Distribute the exponents. We apply the exponent on the outside of each parenthesis to both the numerator and the denominator inside, using the rule \((\frac{x}{y})^n = \frac{x^n}{y^n}\).

\[ Y(\phi) = \frac{L(\phi)^{1-\alpha(\phi)}}{(1-\alpha(\phi))^{1-\alpha(\phi)}} \cdot \frac{(K(\phi)\eta)^{\alpha(\phi)}}{\alpha(\phi)^{\alpha(\phi)}} \]
Separate the input factors L(φ) and K(φ). In the second term, we can expand \((K(\phi)\eta)^{\alpha(\phi)}\) to \(K(\phi)^{\alpha(\phi)} \cdot \eta^{\alpha(\phi)}\).

\[ Y(\phi) = \frac{L(\phi)^{1-\alpha(\phi)}}{(1-\alpha(\phi))^{1-\alpha(\phi)}} \cdot \frac{K(\phi)^{\alpha(\phi)} \eta^{\alpha(\phi)}}{\alpha(\phi)^{\alpha(\phi)}} \]
Group the non-input terms together. Let’s rearrange the equation to group all terms that are not \(L(\phi)\) or \(K(\phi)\) at the beginning. These terms constitute the productivity parameter.

\[ Y(\phi) = \left[ \frac{1}{(1-\alpha(\phi))^{1-\alpha(\phi)}} \cdot \frac{\eta^{\alpha(\phi)}}{\alpha(\phi)^{\alpha(\phi)}} \right] \cdot L(\phi)^{1-\alpha(\phi)} K(\phi)^{\alpha(\phi)} \]
Re-combine the grouped terms to match the paper’s definition of A(φ). The term in the brackets can be written more cleanly by grouping the bases that share the same exponent. This makes the structure clearer.

\[ Y(\phi) = \left[ \left(\frac{1}{1-\alpha(\phi)}\right)^{1-\alpha(\phi)} \cdot \left(\frac{\eta}{\alpha(\phi)}\right)^{\alpha(\phi)} \right] \cdot L(\phi)^{1-\alpha(\phi)} K(\phi)^{\alpha(\phi)} \]
Define the Total Factor Productivity (TFP) term, A(φ). We can now see that the entire expression inside the large brackets is the occupation-specific TFP, A(φ). It captures the efficiency of production for a given occupation φ, which depends on the capital share α(φ) and the productivity of capital η.

\[ A(\phi) := \left(\frac{1}{1-\alpha(\phi)}\right)^{1-\alpha(\phi)} \cdot \left(\frac{\eta}{\alpha(\phi)}\right)^{\alpha(\phi)} \]
Substitute A(φ) back into the main equation.
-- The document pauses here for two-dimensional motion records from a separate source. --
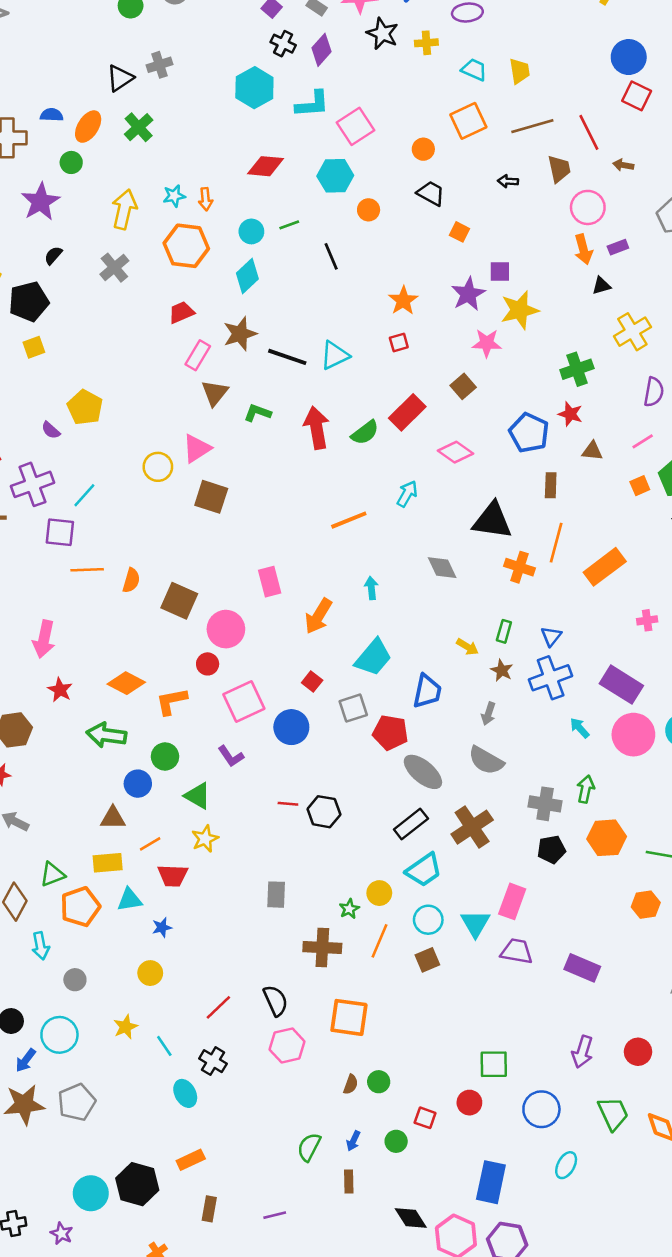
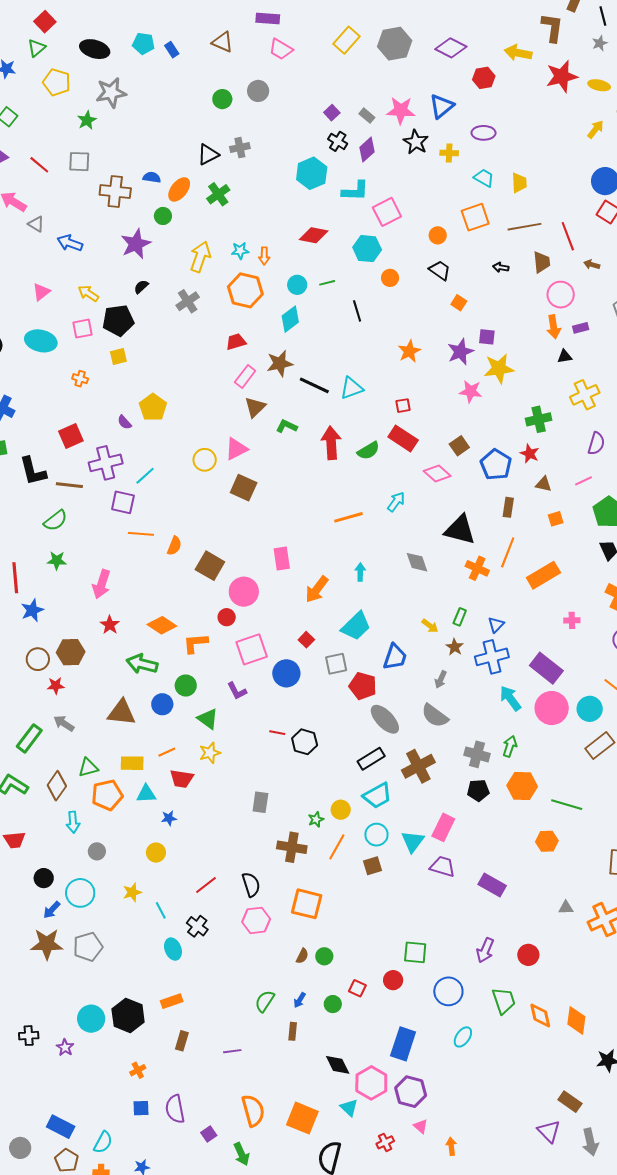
red square: (399, 343) -> (403, 406), moved
brown square: (463, 386) -> (459, 446), moved
red rectangle: (407, 412) -> (403, 439), turned 72
orange square: (640, 486) -> (556, 519), moved
cyan arrow: (580, 728) -> (510, 698), size x1.5
brown triangle: (113, 818) -> (122, 713), moved, size x1.4

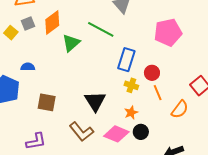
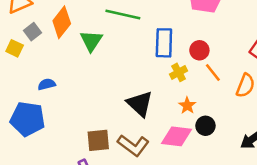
yellow cross: (131, 85) -> (179, 72), turned -32
brown square: (47, 102) -> (98, 140), moved

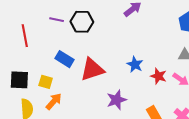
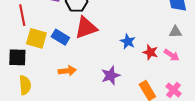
red triangle: (92, 69) -> (86, 28), moved
yellow square: (46, 82) -> (36, 38), moved, size x1.5
orange arrow: (54, 101) -> (67, 71), moved, turned 42

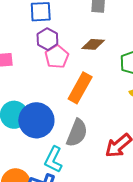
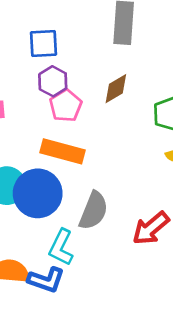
brown diamond: (93, 44) -> (116, 89), turned -35
orange rectangle: (80, 88) -> (63, 151), moved, turned 76

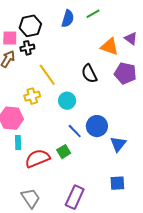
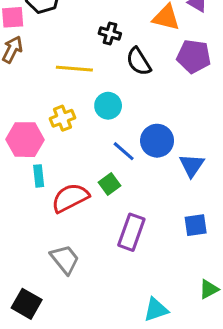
black cross: (27, 48) -> (110, 33), moved, turned 32
yellow line: (47, 75) -> (74, 69), turned -45
yellow cross: (32, 96) -> (63, 118), moved
purple rectangle: (75, 197) -> (131, 232), moved

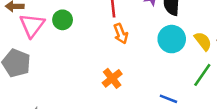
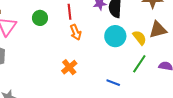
green circle: (63, 20) -> (40, 18), moved

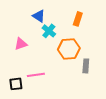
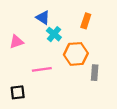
pink triangle: (21, 44) -> (17, 42), moved
pink line: (36, 75) -> (42, 69), moved

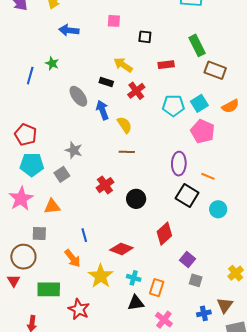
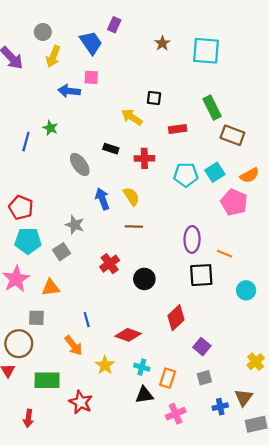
pink square: (114, 21) -> (91, 77), moved
yellow arrow: (123, 65) -> (132, 117), moved
red cross: (136, 91) -> (144, 158), turned 36
blue arrow: (102, 110) -> (102, 199), moved
pink pentagon: (203, 131) -> (234, 202), moved
black square: (187, 195) -> (201, 275), turned -35
cyan circle: (218, 209) -> (246, 290), moved
yellow star: (101, 276) -> (105, 365), size x0.7
gray square: (196, 280) -> (204, 378), moved, turned -32
pink cross: (164, 320) -> (176, 414), turned 30

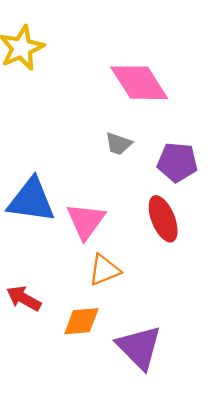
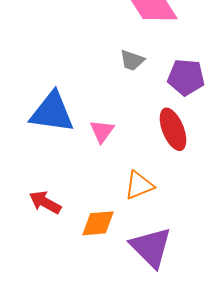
pink triangle: (86, 221) -> (102, 131), size x0.7
orange triangle: (104, 270) -> (139, 185), moved

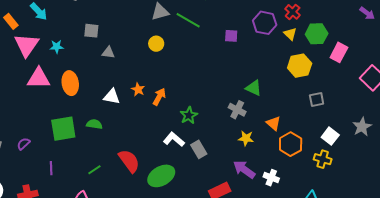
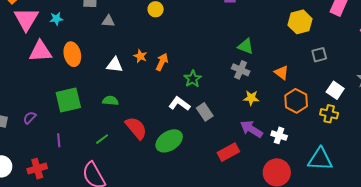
green triangle: (254, 88) -> (246, 46), moved
orange triangle: (273, 123) -> (282, 72), moved
green semicircle: (94, 124) -> (110, 101), moved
By replacing the complex bracketed term with the simpler A(φ), we arrive at the final, compact Cobb-Douglas form.

\[ Y(\phi) = A(\phi) L(\phi)^{1-\alpha(\phi)} K(\phi)^{\alpha(\phi)} \]

This completes the derivation. We have successfully shown that the linear aggregation of worker-level outputs, under the model’s assumptions, results in a standard Cobb-Douglas production function at the occupation level.